In response to the walkout, Mayor Marty Walsh assured the public that “adults are behind the situation.”
What Walsh meant is that adults, not our city’s youth, organized the walkout. Even as dozens of students testified at the budget hearing as to how they and their peers will be negatively affected by the proposed cuts to school budgets, Walsh stuck with a story he crafted in March after the first mass walkout.
As the mayor said at that time, “I’d love to see who’s behind the walkout. Whoever’s behind it, I hope they start to feed the young students in our city with accurate information and not misguided information.” While he didn’t name any particular outsiders, Walsh clearly placed the blame with organized teachers.
The flimsiness of this lie was clear to anyone who saw photos of the youth at either walkout, and Walsh was ultimately forced to dial back his remarks to avoid looking too condescending toward the youth of our city. But his administration’s instinctive denial of the organic nature of protests goes beyond these walkouts. He and his fellow officials routinely voice this line about hidden actors at the first hint of disruptive protest, insinuating that it’s outsiders, not Boston locals, taking issue with city policies.
Take the opposition to Boston’s doomed Olympics bid. Despite opinion polls showing the majority of residents opposed the bid, Walsh claimed the opposition was “10 people on Twitter.” These “10 people” didn’t fit into the mayor’s tidy view of his constituency, even as he and his fellow Boston 2024 boosters encountered hostility at every turn about the bid.

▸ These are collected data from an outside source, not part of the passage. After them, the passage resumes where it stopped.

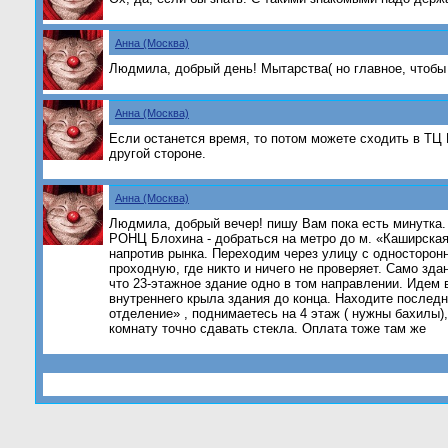
Анна (Москва)
Людмила, добрый день! Мытарства( но главное, чтобы
Анна (Москва)
Если останется время, то потом можете сходить в ТЦ 
другой стороне.
Анна (Москва)
Людмила, добрый вечер! пишу Вам пока есть минутка.
РОНЦ Блохина - добраться на метро до м. «Каширская
напротив рынка. Переходим через улицу с односторон
проходную, где никто и ничего не проверяет. Само зд
что 23-этажное здание одно в том направлении. Идем
внутреннего крыла здания до конца. Находите послед
отделение» , поднимаетесь на 4 этаж ( нужны бахилы),
комнату точно сдавать стекла. Оплата тоже там же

Or consider the past couple years of Black Lives Matter protests. When word got out in 2014 about a die-in planned to coincide with First Night celebrations, Boston Police Department Chief William Evans claimed “the majority of the community is behind the police force.” This in spite of multiple mass protests against police brutality having taken place in the months prior to the action. Evans added, “It’s not the community that is going to be up in arms protesting. This is for the most part people from outside the city who want to come in and protest.”
Denying that Boston residents might take issue with the policies of the Boston Police Department asserts an exceptionalism based on nothing but fantasy, as if the BPD is any less racist or violent than other police forces. But it also creates a dichotomy in which any individual who challenges city officials is by definition an outsider, someone beyond the body politic.

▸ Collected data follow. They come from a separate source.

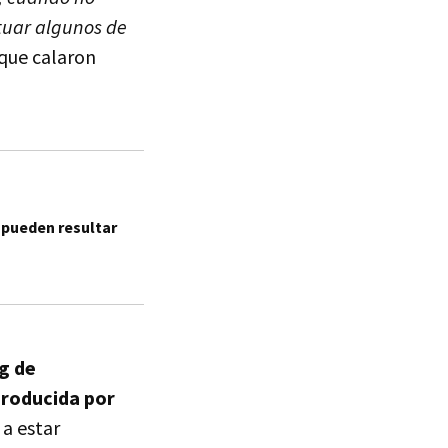
etuar algunos de
que calaron
 pueden resultar
g de
producida por
 a estar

This is a narrative with a long and important history in this country. The character of the “outside agitator” first appeared as an anti-communist slur during the Cold War, with even Dr. Martin Luther King Jr. labeled as such by public officials in an effort to diminish liberal support for his work in Selma, Alabama, and elsewhere.
For King and the civil rights movement, the insinuation that it was outsiders inciting protests was paired with the condescending belief that African-Americans could not arrive at the revolutionary ideas without incitement from white Northerners. Here, as in many of the comments of elected Boston officials, these outsiders are racially and geographically distinct from those deemed capable of organizing on their own. As George Ciccariello-Maher, a professor of political science at Drexel University, writes, the outside agitator line usually begins with the police, is parroted by the media, and, if a movement isn’t quick to recognize it, can get adopted by the organizers themselves.
We should be vigilant lest we fall into the same trap set by our officials. Where anyone in power denies a protest could have been planned or carried out by Bostonians, particularly young black and brown Bostonians, we should remind them that in a city as diverse as ours, some people are going to disagree with city policies—and they may not be willing to swallow their disagreement or stick to the boundaries in which Walsh thinks it is acceptable to express dissent.
The impulse Bostonians have to voice discontent and work to right injustice is marketed every day on the Freedom Trail—it’s the rightful pride of our city. Let’s not let Marty Walsh or anyone else pretend we need outsiders to know what’s right and wrong on our own turf. To quote Dr. King, “Injustice anywhere is a threat to justice everywhere. We are caught in an inescapable network of mutuality, tied in a single garment of destiny. Whatever affects one directly, affects all indirectly. Never again can we afford to live with the narrow, provincial ‘outside agitator’ idea. Anyone who lives inside the United States can never be considered an outsider anywhere within its bounds.”
Free Radical is a biweekly column syndicated by the Boston Institute for Nonprofit Journalism. Copyright 2016 Alex Press. Licensed for use by the Boston Institute for Nonprofit Journalism and media outlets in its network.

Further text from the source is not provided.